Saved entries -

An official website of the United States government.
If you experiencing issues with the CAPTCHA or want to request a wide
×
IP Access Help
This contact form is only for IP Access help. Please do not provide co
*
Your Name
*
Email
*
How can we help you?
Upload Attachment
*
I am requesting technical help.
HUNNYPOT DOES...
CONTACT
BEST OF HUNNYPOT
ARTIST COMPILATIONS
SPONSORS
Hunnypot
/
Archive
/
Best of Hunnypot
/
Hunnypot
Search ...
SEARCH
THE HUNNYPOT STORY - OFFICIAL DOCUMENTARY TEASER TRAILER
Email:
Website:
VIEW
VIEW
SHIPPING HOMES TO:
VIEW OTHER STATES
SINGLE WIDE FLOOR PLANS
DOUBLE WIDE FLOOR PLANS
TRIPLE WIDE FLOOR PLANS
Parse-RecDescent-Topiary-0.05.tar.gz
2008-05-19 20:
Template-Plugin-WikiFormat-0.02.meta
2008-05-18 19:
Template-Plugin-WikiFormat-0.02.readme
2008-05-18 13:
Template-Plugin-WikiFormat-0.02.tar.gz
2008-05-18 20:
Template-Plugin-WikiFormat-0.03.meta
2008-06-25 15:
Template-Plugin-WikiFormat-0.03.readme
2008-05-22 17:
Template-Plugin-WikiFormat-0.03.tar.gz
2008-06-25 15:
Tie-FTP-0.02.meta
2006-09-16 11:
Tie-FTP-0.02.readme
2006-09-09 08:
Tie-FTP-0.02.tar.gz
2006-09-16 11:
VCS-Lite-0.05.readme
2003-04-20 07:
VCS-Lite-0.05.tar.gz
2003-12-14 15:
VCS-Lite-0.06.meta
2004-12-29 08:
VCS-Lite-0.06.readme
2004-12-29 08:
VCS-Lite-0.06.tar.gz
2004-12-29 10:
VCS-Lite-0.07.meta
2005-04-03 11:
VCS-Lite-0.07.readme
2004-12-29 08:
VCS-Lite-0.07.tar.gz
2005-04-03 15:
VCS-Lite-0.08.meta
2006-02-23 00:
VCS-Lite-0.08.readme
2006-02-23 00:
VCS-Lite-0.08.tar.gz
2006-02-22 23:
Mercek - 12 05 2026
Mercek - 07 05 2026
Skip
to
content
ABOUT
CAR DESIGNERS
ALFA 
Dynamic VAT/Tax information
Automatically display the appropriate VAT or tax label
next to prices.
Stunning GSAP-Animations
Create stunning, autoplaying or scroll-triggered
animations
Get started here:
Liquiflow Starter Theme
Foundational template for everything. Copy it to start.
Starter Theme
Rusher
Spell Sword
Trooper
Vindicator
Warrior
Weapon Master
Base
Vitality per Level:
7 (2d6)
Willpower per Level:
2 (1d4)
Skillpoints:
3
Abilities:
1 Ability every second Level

---

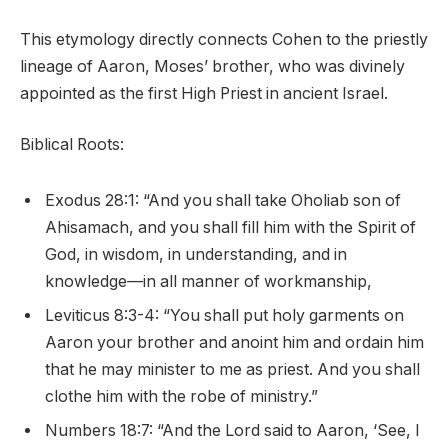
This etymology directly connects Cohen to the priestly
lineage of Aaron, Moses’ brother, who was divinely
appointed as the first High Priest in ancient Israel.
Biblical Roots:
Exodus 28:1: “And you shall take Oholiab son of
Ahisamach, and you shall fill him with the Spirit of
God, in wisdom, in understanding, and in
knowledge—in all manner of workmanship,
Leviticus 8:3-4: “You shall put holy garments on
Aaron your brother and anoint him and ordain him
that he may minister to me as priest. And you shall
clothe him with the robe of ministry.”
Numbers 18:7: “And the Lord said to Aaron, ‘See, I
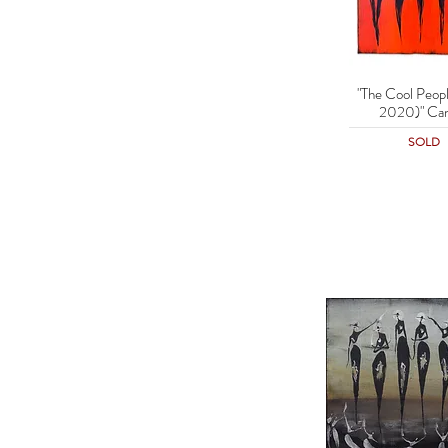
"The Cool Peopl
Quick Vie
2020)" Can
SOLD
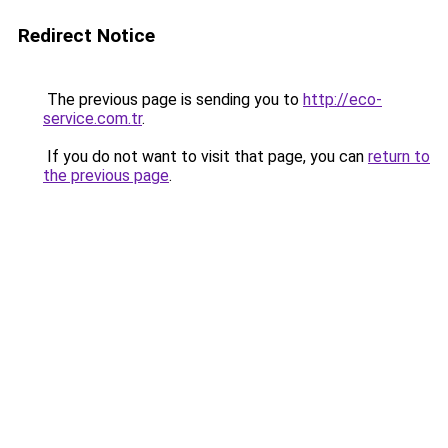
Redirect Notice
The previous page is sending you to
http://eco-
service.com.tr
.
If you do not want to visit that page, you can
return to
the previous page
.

...

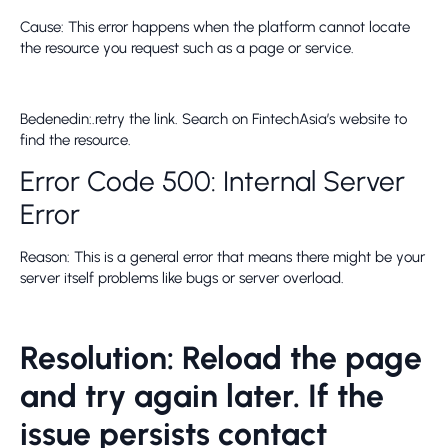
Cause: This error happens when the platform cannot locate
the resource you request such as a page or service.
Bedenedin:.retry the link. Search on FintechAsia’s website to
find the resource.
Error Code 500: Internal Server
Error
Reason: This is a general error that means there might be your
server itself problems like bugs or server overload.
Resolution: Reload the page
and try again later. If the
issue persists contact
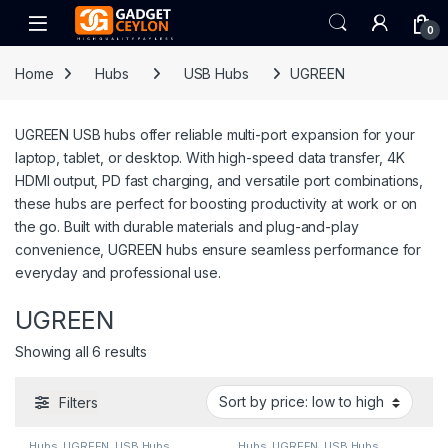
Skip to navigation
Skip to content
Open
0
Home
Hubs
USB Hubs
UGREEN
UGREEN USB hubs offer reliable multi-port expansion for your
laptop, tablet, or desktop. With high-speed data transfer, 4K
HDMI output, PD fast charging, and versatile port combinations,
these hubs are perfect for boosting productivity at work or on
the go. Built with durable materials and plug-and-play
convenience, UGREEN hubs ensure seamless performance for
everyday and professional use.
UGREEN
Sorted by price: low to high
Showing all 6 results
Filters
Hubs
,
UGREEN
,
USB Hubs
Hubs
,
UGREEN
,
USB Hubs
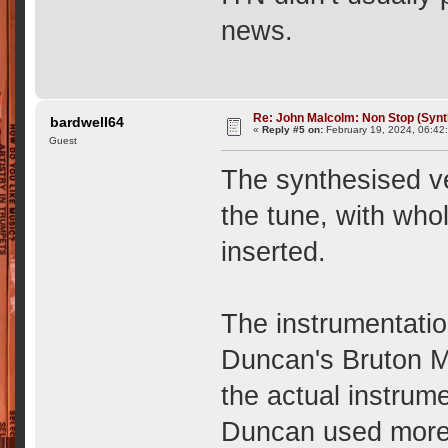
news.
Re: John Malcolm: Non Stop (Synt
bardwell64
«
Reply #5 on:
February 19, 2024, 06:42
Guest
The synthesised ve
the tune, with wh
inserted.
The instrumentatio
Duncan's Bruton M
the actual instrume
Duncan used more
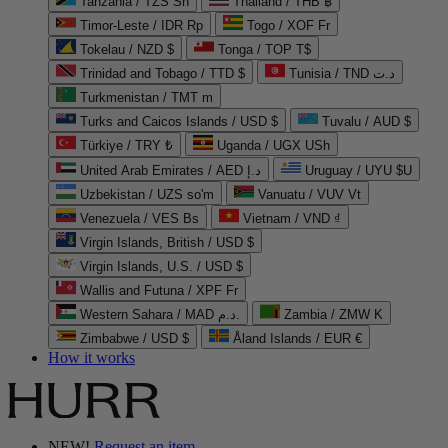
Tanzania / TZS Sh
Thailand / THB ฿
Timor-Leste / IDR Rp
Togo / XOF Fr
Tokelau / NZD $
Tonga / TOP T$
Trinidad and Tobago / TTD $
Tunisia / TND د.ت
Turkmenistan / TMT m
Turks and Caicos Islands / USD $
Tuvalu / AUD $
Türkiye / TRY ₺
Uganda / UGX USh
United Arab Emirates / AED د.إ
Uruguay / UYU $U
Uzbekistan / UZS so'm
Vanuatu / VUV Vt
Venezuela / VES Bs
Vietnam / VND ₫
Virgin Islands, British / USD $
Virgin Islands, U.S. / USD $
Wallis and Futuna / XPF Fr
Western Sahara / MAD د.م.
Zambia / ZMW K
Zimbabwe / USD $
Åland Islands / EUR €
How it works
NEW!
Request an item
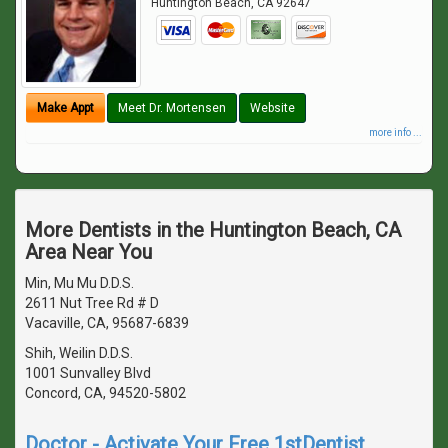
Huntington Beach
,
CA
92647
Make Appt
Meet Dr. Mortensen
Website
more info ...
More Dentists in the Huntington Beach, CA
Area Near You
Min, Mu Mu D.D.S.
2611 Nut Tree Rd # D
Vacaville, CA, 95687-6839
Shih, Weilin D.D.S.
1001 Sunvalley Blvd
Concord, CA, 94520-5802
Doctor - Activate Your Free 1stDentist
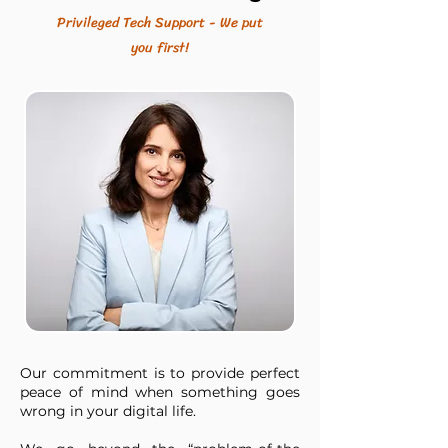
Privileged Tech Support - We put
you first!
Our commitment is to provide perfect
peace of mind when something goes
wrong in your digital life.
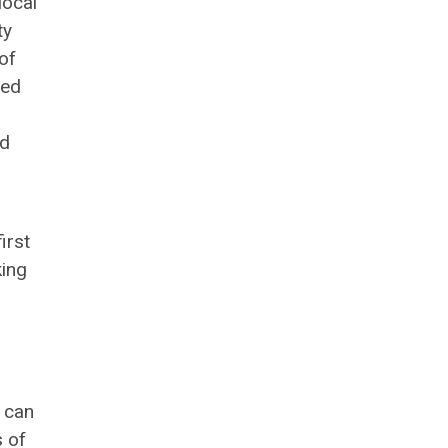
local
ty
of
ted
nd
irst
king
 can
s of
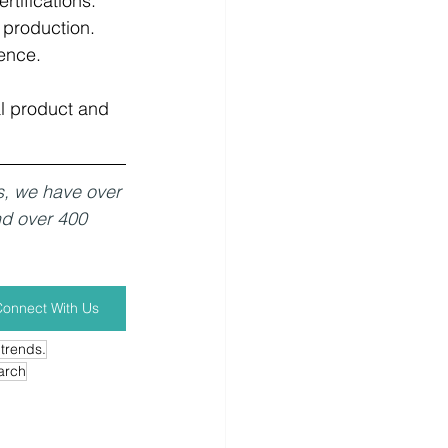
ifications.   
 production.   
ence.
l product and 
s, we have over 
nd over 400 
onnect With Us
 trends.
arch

WORK TO COMPLETE -
Pull out every line of the records above that contains the word "Starter".

RESPONSE TO THE TASK -
Liquiflow Starter Theme
Starter Theme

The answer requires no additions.